Drive

by Daniel Pink

Drive seeks to explain the fundamentals of what Daniel Pink calls ‘Motivation 3.0’. In Drive, intrinsic motivation is subscribed to over extrinsic motivation, relegating the latters usefulness to a small subset of highly specific contexts. This is combined with advocacy for Flow theory and packaged as “Motivation 3.0”.  The books shining feature is the practical techniques given for incoperating Flow and intrinsic motivation into everyday processes. These techniques cover parenting, studying, managerial styles among others. They are presented in an easy to follow manner, with several alternatives offered to better suit different people. For these techniques alone, the book is worth reading. Before you reach the techniques however, one has to slog through considerable filler text. The concepts are only explained at the base level, with complexity being substituted with cases illustrating the concepts. These cases are not only too many, they are also lengthly and you have multiple cases providing similar insight to the same concept.

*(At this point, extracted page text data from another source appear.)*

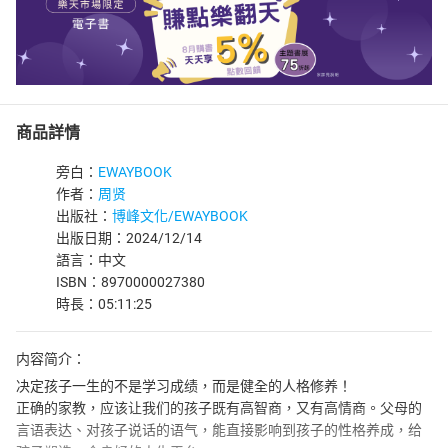
商品詳情
旁白：
EWAYBOOK
作者：
周贤
出版社：
博峰文化/EWAYBOOK
出版日期：2024/12/14
語言：中文
ISBN：8970000027380
時長：05:11:25
内容简介：
决定孩子一生的不是学习成绩，而是健全的人格修养！
正确的家教，应该让我们的孩子既有高智商，又有高情商。父母的
言语表达、对孩子说话的语气，能直接影响到孩子的性格养成，给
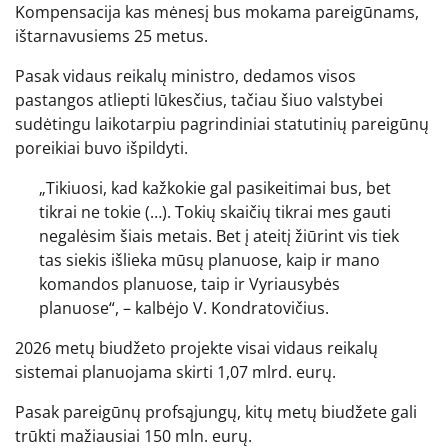
Kompensacija kas mėnesį bus mokama pareigūnams,
ištarnavusiems 25 metus.
Pasak vidaus reikalų ministro, dedamos visos
pastangos atliepti lūkesčius, tačiau šiuo valstybei
sudėtingu laikotarpiu pagrindiniai statutinių pareigūnų
poreikiai buvo išpildyti.
„Tikiuosi, kad kažkokie gal pasikeitimai bus, bet
tikrai ne tokie (…). Tokių skaičių tikrai mes gauti
negalėsim šiais metais. Bet į ateitį žiūrint vis tiek
tas siekis išlieka mūsų planuose, kaip ir mano
komandos planuose, taip ir Vyriausybės
planuose“, – kalbėjo V. Kondratovičius.
2026 metų biudžeto projekte visai vidaus reikalų
sistemai planuojama skirti 1,07 mlrd. eurų.
Pasak pareigūnų profsąjungų, kitų metų biudžete gali
trūkti mažiausiai 150 mln. eurų.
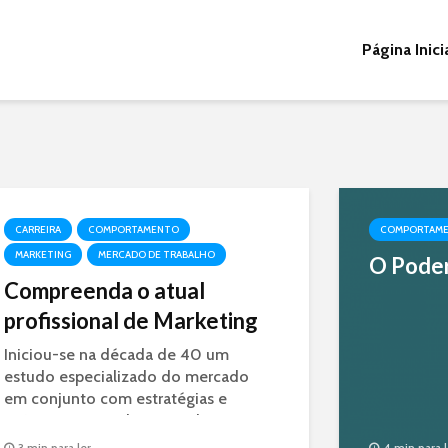
Página Inici
CARREIRA
COMPORTAMENTO
COMPORTAM
MARKETING
MERCADO DE TRABALHO
O Poder
Compreenda o atual
profissional de Marketing
Iniciou-se na década de 40 um
estudo especializado do mercado
em conjunto com estratégias e
ações, o que conhecemos hoje
como Marketing.
3 min para ler
4 min para l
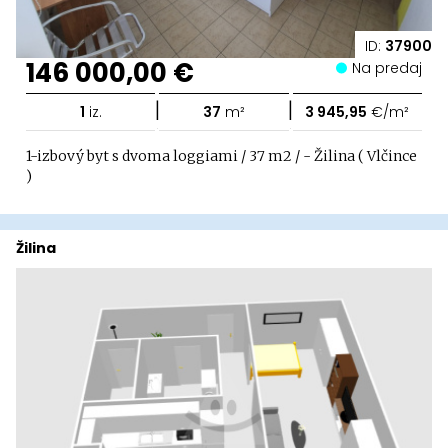
ID:
37900
146 000,00 €
Na predaj
|
|
1
iz.
37
m²
3 945,95
€/m²
1-izbový byt s dvoma loggiami / 37 m2 / - Žilina ( Vlčince
)
Žilina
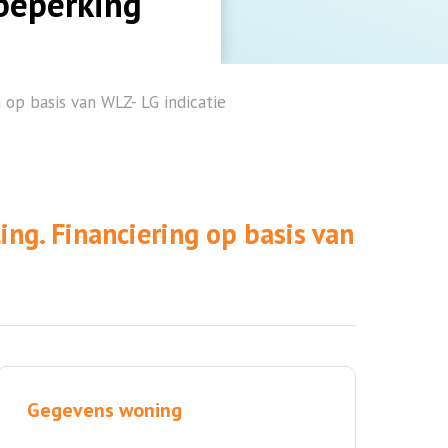
beperking
p basis van WLZ- LG indicatie
g. Financiering op basis van
Gegevens woning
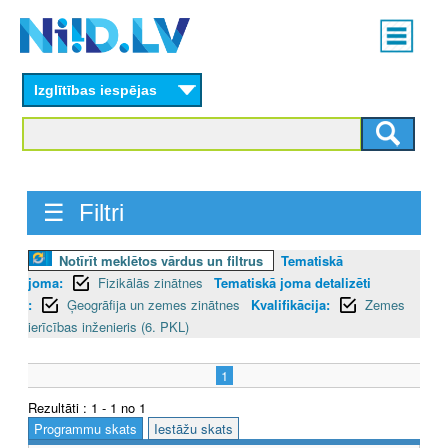
Skip
Main
to
menu
N
main
content
Izglītības iespējas
I
I
D
☰ Filtri
.
L
Notīrīt meklētos vārdus un filtrus
Tematiskā
joma:
Fizikālās zinātnes
Tematiskā joma detalizēti
V
:
Ģeogrāfija un zemes zinātnes
Kvalifikācija:
Zemes
ierīcības inženieris (6. PKL)
1
Rezultāti : 1 - 1 no 1
Programmu skats
Iestāžu skats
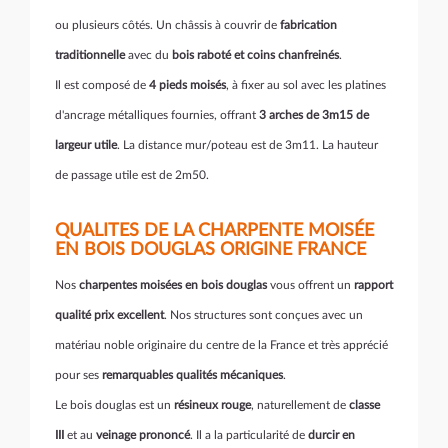
ou plusieurs côtés. Un châssis à couvrir de
fabrication
traditionnelle
avec du
bois raboté et coins chanfreinés
.
Il est composé de
4 pieds moisés
,
à fixer au sol avec les platines
d'ancrage métalliques fournies, offrant
3 arches de 3m15 de
largeur utile
. La distance mur/poteau est de 3m11. La hauteur
de passage utile est de 2m50.
QUALITES DE LA CHARPENTE MOISÉE
EN BOIS DOUGLAS ORIGINE FRANCE
Nos
charpentes moisées en bois douglas
vous offrent un
rapport
qualité prix excellent
. Nos structures sont conçues avec un
matériau noble originaire du centre de la France et très apprécié
pour ses
remarquables qualités mécaniques
.
Le bois douglas est un
résineux rouge
, naturellement de
classe
III
et au
veinage prononcé
. Il a la particularité de
durcir en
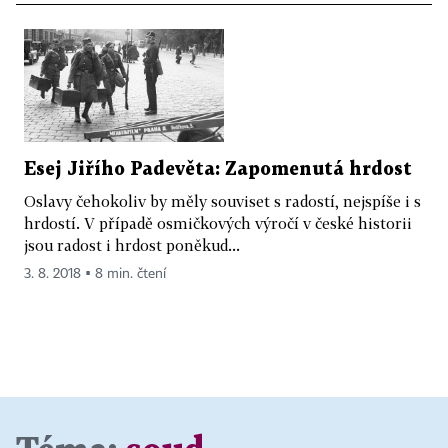
Esej Jiřího Padevěta: Zapomenutá hrdost
Oslavy čehokoliv by měly souviset s radostí, nejspíše i s
hrdostí. V případě osmičkových výročí v české historii
jsou radost i hrdost poněkud...
3. 8. 2018 ▪ 8 min. čtení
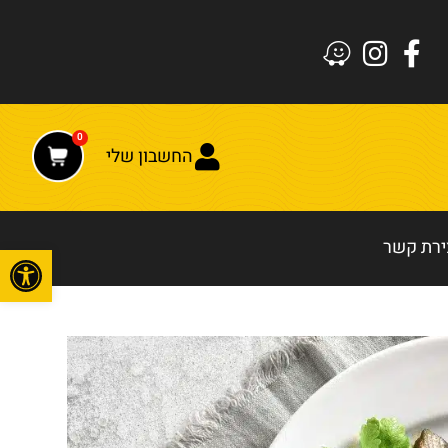
0
החשבון שלי
ירת קשר
פתח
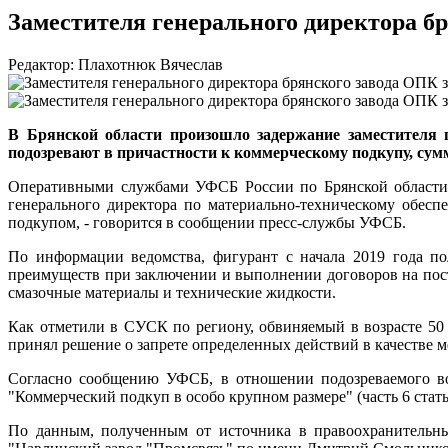
Заместителя генерального директора б
Редактор: Плахотнюк Вячеслав
В Брянской области произошло задержание заместителя 
подозревают в причастности к коммерческому подкупу, сум
Оперативными службами УФСБ России по Брянской области в
генерального директора по материально-техническому обес
подкупом, - говорится в сообщении пресс-службы УФСБ.
По информации ведомства, фигурант с начала 2019 года по
преимуществ при заключении и выполнении договоров на пост
смазочные материалы и технические жидкости.
Как отметили в СУСК по региону, обвиняемый в возрасте 50 
принял решение о запрете определенных действий в качестве м
Согласно сообщению УФСБ, в отношении подозреваемого воз
"Коммерческий подкуп в особо крупном размере" (часть 6 стат
По данным, полученным от источника в правоохранительных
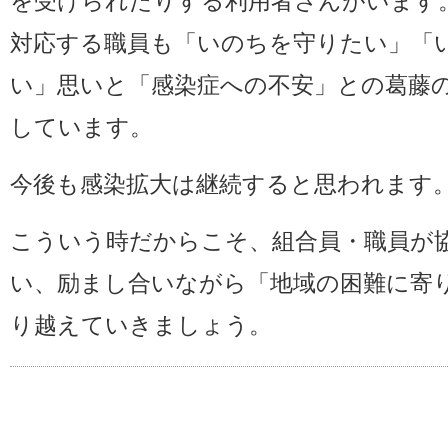
を受けられたりする利用者さんがいます
対応する職員も「いのちを守りたい」「
い」思いと「感染症への不安」との葛藤
しています。
今後も感染拡大は継続すると思われます
こういう時だからこそ、組合員・職員が
い、励まし合いながら「地域の困難に寄
り越えていきましょう。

Throughout the book, Daniel attempts to cram concepts into byte-sized, maketable lists (“The 7 types of …”, “3 rules for ..”) which offer no simplification to the already simple content in the book. The final notable flaw is Pink’s constant need to assert legitimacy by name dropping prominent institutions, sometimes as much as three times on a single page. Combined, these flaws make the first half tiring, eventually opening into a much more interesting and insightful second half.